Data records Block Start

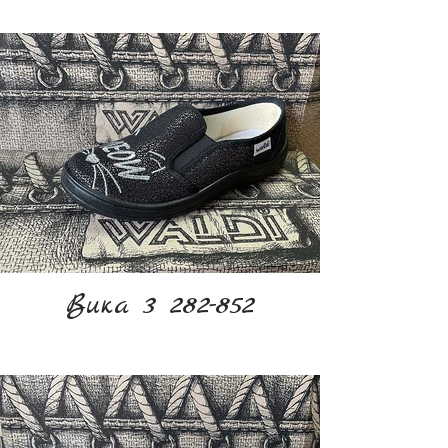
Вика 3 282-852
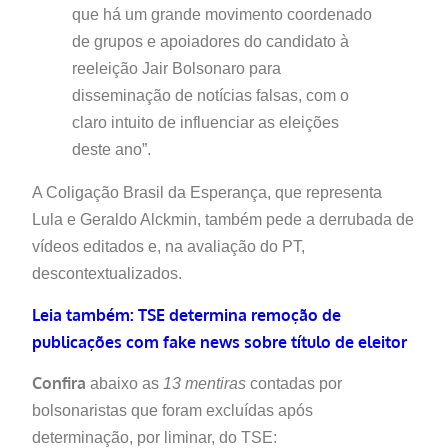
que há um grande movimento coordenado
de grupos e apoiadores do candidato à
reeleição Jair Bolsonaro para
disseminação de notícias falsas, com o
claro intuito de influenciar as eleições
deste ano”.
A Coligação Brasil da Esperança, que representa
Lula e Geraldo Alckmin, também pede a derrubada de
vídeos editados e, na avaliação do PT,
descontextualizados.
Leia também: TSE determina remoção de
publicações com fake news sobre título de eleitor
Confira
abaixo as
13 mentiras
contadas por
bolsonaristas que foram excluídas após
determinação, por liminar, do TSE:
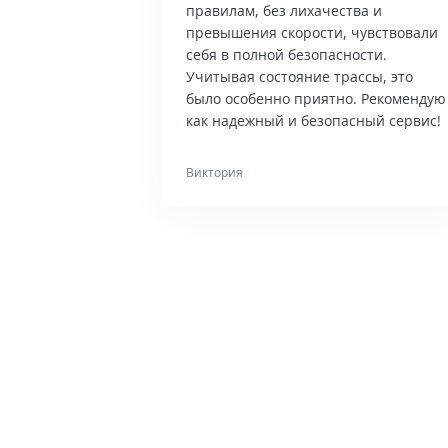
правилам, без лихачества и
превышения скорости, чувствовали
себя в полной безопасности.
Учитывая состояние трассы, это
было особенно приятно. Рекомендую
как надежный и безопасный сервис!
Виктория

Data records Block End

Print, exactly and only, the lines running from the line with "contadas por" through the last line of the data, including both. Skip any picture.

contadas por
bolsonaristas que foram excluídas após
determinação, por liminar, do TSE:
правилам, без лихачества и
превышения скорости, чувствовали
себя в полной безопасности.
Учитывая состояние трассы, это
было особенно приятно. Рекомендую
как надежный и безопасный сервис!
Виктория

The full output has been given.